I hope you figure this out before you have sex.

But the link didn’t actually offer any evidence that any of those viewpoints are actually held by anti-choice folks!

Perhaps digging through the footnotes would find it.

Uh, I mentioned birth control right in the part that you quoted. When you drive, running over an old lady is possible.

I think this was uncalled for.

I’m afraid it is. You can analyze the philosophy at length, but the pro-life position remains determinedly indifferent to the real-world consequences of that position.

And a pro-lifer would say the same thing about you. He would say that the death of an innocent unborn child is a real-world consequence of your abstract ideas about the rights of women. He would say that no consequence is worth taking a life.

So you’re back to square one, again.

You’re not going to get anywhere in a real debate if you set up straw men and talk at your opponent instead of to him.

Conservatives in particular recognize (at least in rhetoric) that Joe Blow’s “life interest” does not obligate John Doe to involuntarily provide for Joe Blow’s sustenance. The analogy to abortion is clear if one is intellectually honest, which is admittedly a problem for the current crop of political leadership.

But if abortion is indistinguishable from killing a child (who has been born), as many pro-lifers assert, hat falls apart, because we don’t accept the idea that it is okay to kill a child just because he/she was a product of rape.

Analogy fail. Going 50 in a 25 zone is reckless behavior, and thus not comparable to sex with precautions.

A more correct analogy would be to suggest that a reasonably prudent driver (corrsponding to a woman having sex with precautions) who gets into an accident anyway (corr: getting pregnant anyway) should be required to heal naturally (corr: unwanted pregnancy) rather than use medical assistance (corr: abortion), because she could have avoided the problem by staying home (corr: abstinence).

But if you drive 25 in a 25, you can still be negligible for killing someone.

Even having sex with precautions isn’t 100% effective.

Are you saying that anyone who has sex with precautions, but gets pregnant anyway, is completely exonerated from responsibility for the pregnancy or resulting child? Really?
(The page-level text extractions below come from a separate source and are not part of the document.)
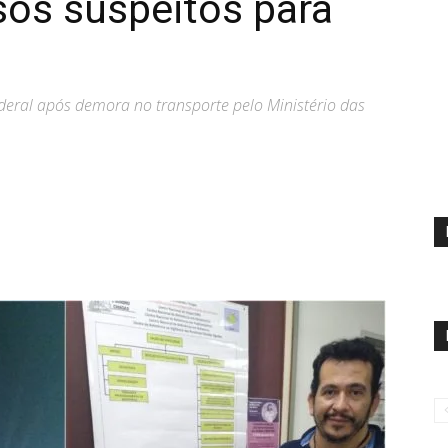
sos suspeitos para
eral após demora no transporte pelo Ministério das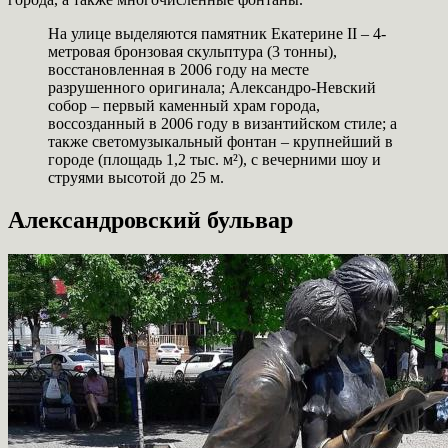
На улице выделяются памятник Екатерине II – 4-
метровая бронзовая скульптура (3 тонны),
восстановленная в 2006 году на месте
разрушенного оригинала; Александро-Невский
собор – первый каменный храм города,
воссозданный в 2006 году в византийском стиле; а
также светомузыкальный фонтан – крупнейший в
городе (площадь 1,2 тыс. м²), с вечерними шоу и
струями высотой до 25 м.
Александровский бульвар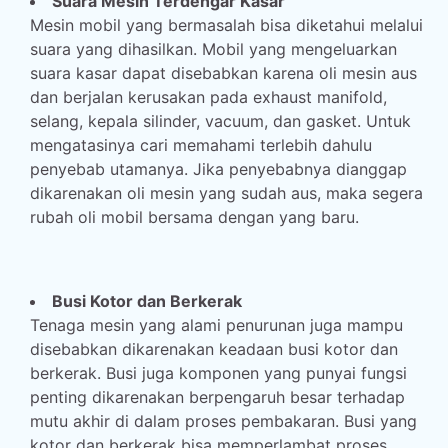
Suara Mesin Terdengar Kasar
Mesin mobil yang bermasalah bisa diketahui melalui
suara yang dihasilkan. Mobil yang mengeluarkan
suara kasar dapat disebabkan karena oli mesin aus
dan berjalan kerusakan pada exhaust manifold,
selang, kepala silinder, vacuum, dan gasket. Untuk
mengatasinya cari memahami terlebih dahulu
penyebab utamanya. Jika penyebabnya dianggap
dikarenakan oli mesin yang sudah aus, maka segera
rubah oli mobil bersama dengan yang baru.
Busi Kotor dan Berkerak
Tenaga mesin yang alami penurunan juga mampu
disebabkan dikarenakan keadaan busi kotor dan
berkerak. Busi juga komponen yang punyai fungsi
penting dikarenakan berpengaruh besar terhadap
mutu akhir di dalam proses pembakaran. Busi yang
kotor dan berkerak bisa memperlambat proses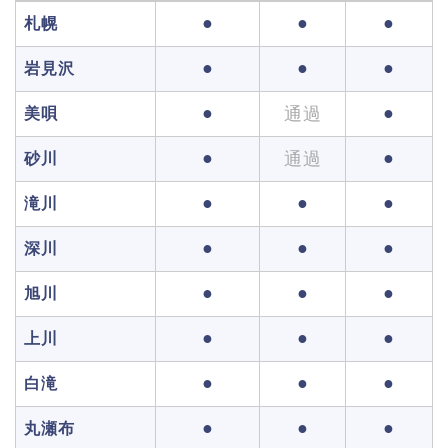
●
●
●
札幌
●
●
●
岩見沢
●
●
通過
美唄
●
●
通過
砂川
●
●
●
滝川
●
●
●
深川
●
●
●
旭川
●
●
●
上川
●
●
●
白滝
●
●
●
丸瀬布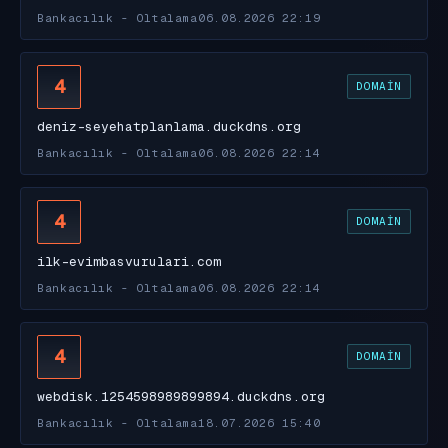
Bankacılık - Oltalama
06.08.2026 22:19
4
DOMAIN
deniz-seyehatplanlama.duckdns.org
Bankacılık - Oltalama
06.08.2026 22:14
4
DOMAIN
ilk-evimbasvurulari.com
Bankacılık - Oltalama
06.08.2026 22:14
4
DOMAIN
webdisk.1254598989899894.duckdns.org
Bankacılık - Oltalama
18.07.2026 15:40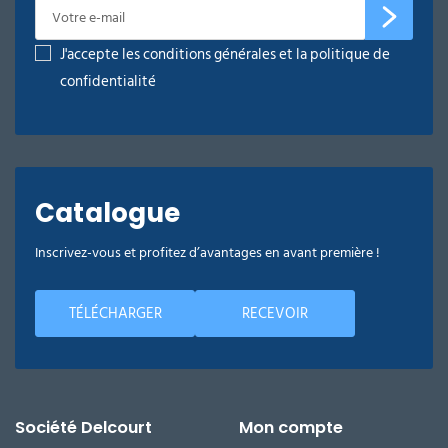
J'accepte les conditions générales et la politique de
confidentialité
Catalogue
Inscrivez-vous et profitez d’avantages en avant première !
TÉLÉCHARGER
RECEVOIR
Société Delcourt
Mon compte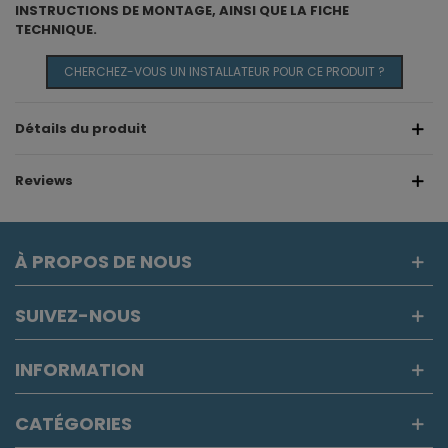
INSTRUCTIONS DE MONTAGE, AINSI QUE LA FICHE
TECHNIQUE.
CHERCHEZ-VOUS UN INSTALLATEUR POUR CE PRODUIT ?
Détails du produit
Reviews
À PROPOS DE NOUS
SUIVEZ-NOUS
INFORMATION
CATÉGORIES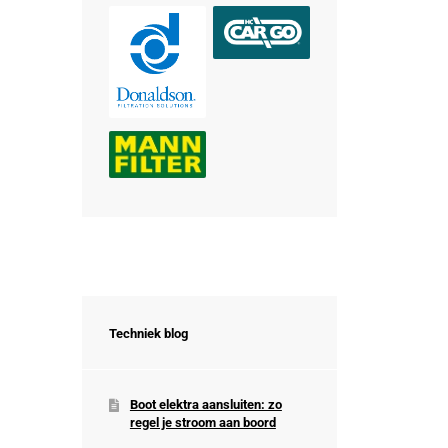
Techniek blog
Boot elektra aansluiten: zo
regel je stroom aan boord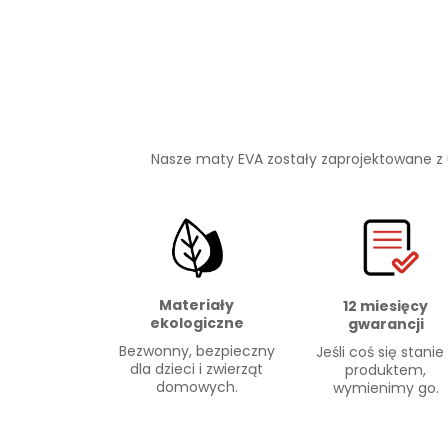
Nasze maty EVA zostały zaprojektowane z
Materiały
12 miesięcy
ekologiczne
gwarancji
Bezwonny, bezpieczny
Jeśli coś się stanie
dla dzieci i zwierząt
produktem,
domowych.
wymienimy go.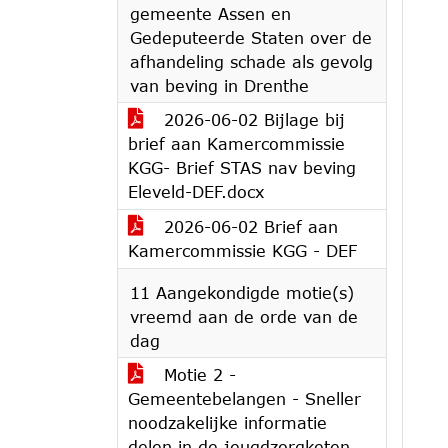
gemeente Assen en
Gedeputeerde Staten over de
afhandeling schade als gevolg
van beving in Drenthe
2026-06-02 Bijlage bij
brief aan Kamercommissie
KGG- Brief STAS nav beving
Eleveld-DEF.docx
2026-06-02 Brief aan
Kamercommissie KGG - DEF
11 Aangekondigde motie(s)
vreemd aan de orde van de
dag
Motie 2 -
Gemeentebelangen - Sneller
noodzakelijke informatie
delen in de jeugdzorgketen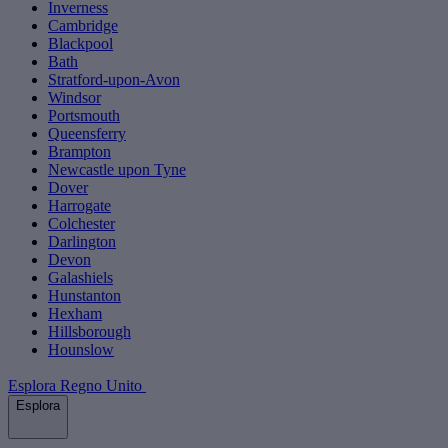
Inverness
Cambridge
Blackpool
Bath
Stratford-upon-Avon
Windsor
Portsmouth
Queensferry
Brampton
Newcastle upon Tyne
Dover
Harrogate
Colchester
Darlington
Devon
Galashiels
Hunstanton
Hexham
Hillsborough
Hounslow
Esplora Regno Unito
Esplora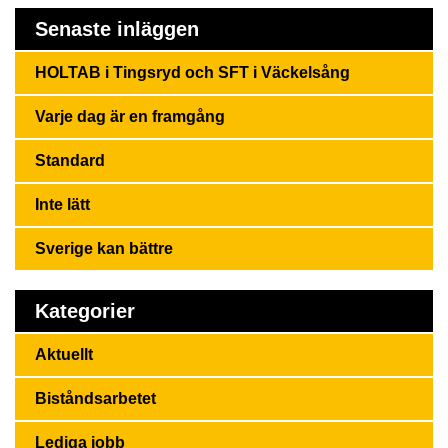
Senaste inläggen
HOLTAB i Tingsryd och SFT i Väckelsång
Varje dag är en framgång
Standard
Inte lätt
Sverige kan bättre
Kategorier
Aktuellt
Biståndsarbetet
Lediga jobb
Is that your position? It’s not mine.

Er, the entire point is that your position implies absurdities. Obviously, I don’t agree with such a position.

Yes, I know. I was disagreeing with your explanation.

I don’t believe anti-abortion advocates think a fetus should have the “same protections” as a person, which is how you put it. In fact, it is very clear they don’t.

Maybe it isn’t an important distinction to make, but “same protections” kind of makes it sound more reasonable (well, not to me, but you get the point) than “special unique rules for fetus rights that have little in common with the rights of people”.

And then I can counter with real-world stats from countries where abortion is permitted and from those where it is not, as well as challenge his “no consequences” stance by citing actual consequences, to demonstrate the pro-lifer’s lack of forethought. I’m not out to convince him of anything, though, just demonstrate the failings in his position.

Nor do I. So that’s not quite the right analogy either.